The Actor model proposal developed in the Parallelism thread will enable the aforementioned compile-time proof of safety, so that we can take the address of fields in reference counted objects and non-reference counted objects when assigning to a reference for a non-reference counted object.

No double-wide (aka double pointers) references will be required, except possibly when assigning the address of a field in a reference counted object to a reference for a reference counted object. If we will be using double-pointers for these cases, then they should be handled by libraries (i.e. not in the PL) because they’re single-wide and double-wide pointers would be non-fungible and create a “What Color is Your Function?” bifurcation. (Note assignments of non-reference counted objects to references for referenced counted objects is obviously not allowed)

An alternative so as to avoid the aforementioned bifurcation is to not employ double-pointers and instead incur the performance degradation (e.g. apparently Go employs a hashmap of addresses to base object addresses! yikes!) of finding the base of allocated object for these intra-object pointers (and as previously stated this is only necessary for referenced counted references), so that it can be provided fungibly by the PL. The base of the object is only required when the master (aka total) reference count needs to be changed (which would be on every assignment to another reference or destruction of a reference unless weighted reference counting is employed and/or except that Go employs static analysis to minimize when reference count needs to be changed). This would be a more attractive option if the performance degradation was only applied to reference counted references that pointer to intra-object fields and not to all reference counted references. This optimization would require tagged pointers so that the tagged bit could indicate whether the pointer is to the base of the allocated object. (Note without a tag on the pointer, a magic value could be used at the base of the allocated object, but this would waste space and would be impractical because would require somehow insuring fields never have that magic value.)

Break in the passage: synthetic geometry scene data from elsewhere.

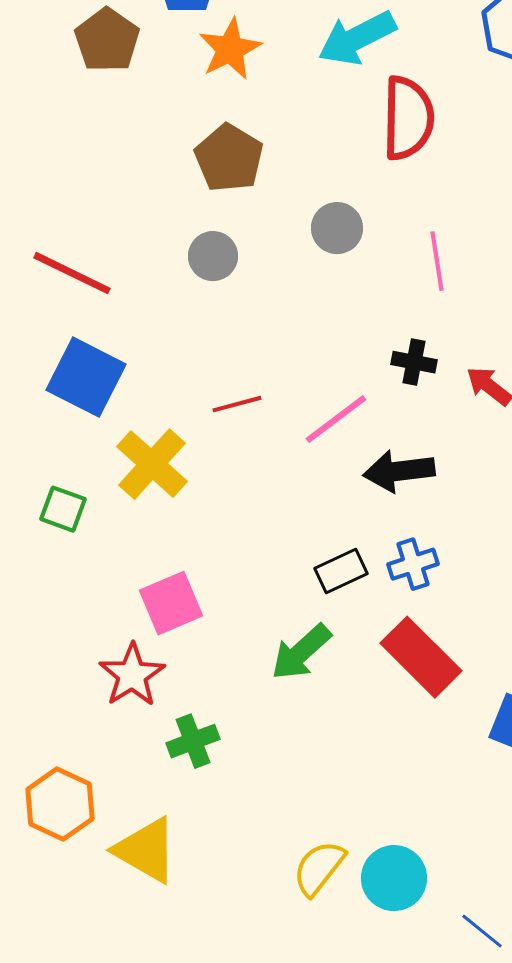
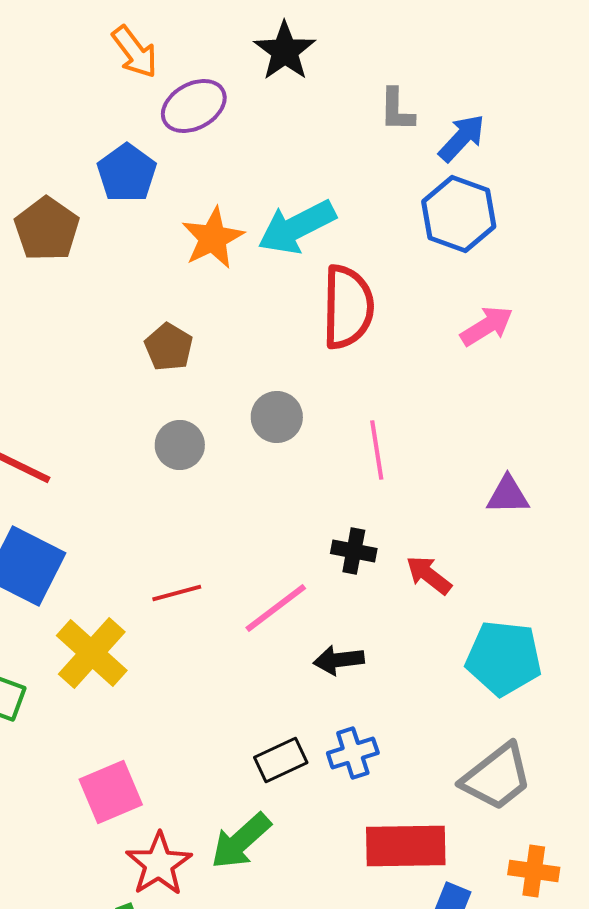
orange star: (230, 49) -> (213, 238), moved
brown pentagon: (229, 158) -> (169, 347), size x0.7
gray circle: (213, 256) -> (180, 445), moved
black arrow: (399, 471) -> (339, 660), size x0.7
red rectangle: (421, 657) -> (406, 846), moved, turned -46
red star: (132, 675) -> (159, 864), moved

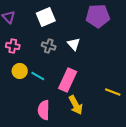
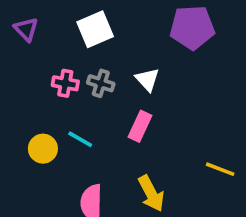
pink cross: (13, 46) -> (65, 83), moved
yellow circle: (20, 71) -> (43, 149), moved
pink rectangle: (68, 80) -> (140, 126), moved, size x0.7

Tagged pointers also make weighted reference counting more efficient. Even when the local tagged weight goes to 0, the master (aka total) reference count can be increased and the local tagged weight set to maximum again. Unfortunately tagged pointers aren’t allowed on AMD64 (aka x86-64). Whereas on mobile, IOS on ARM64 supports up to 34 bits for tags. And Linux of ARM64 (aka AArch64) supports 8 bits for tags (c.f. also and also). Not employing double pointers for intra-object reference counted references (or not disallowing such references) would cause performance to be much worse for all reference counted references on x86-64 desktops and servers because they lack support for tagged pointers. But screw Intel and AMD, because ARM64 is coming to the server (c.f. also and also) and Qualcomm needs a new niche (c.f. also) such as this programming paradigm we’re designing into Zer0! Funding for the development of Zer0 may pour in from these large companies (Microsoft, Qualcomm, Google, etc) that want a competitive alternative to x86-64 for the server.

So if employing tagged pointers for weighted reference counting then a 0 count (because it should never be 0 for a reference to the base of the allocated object) could indicate that the reference points to an intra-object field.

P.S. Tangentially note AFAICT these different reference types (reference counted or not reference counted, and another proposed annotation) will not impact typeclasses. The compiler will determine if there’s some incompatible mixing and report an error, so AFAICT this doesn’t need to be modeled by the typeclasses. But I still need to some more thinking about the Mutable Objects #32 issues thread.

shelby3 commented 4 years ago

@keean I thought you might find the choice of ADA to fix “open sores” worthy of mention here in our discussions.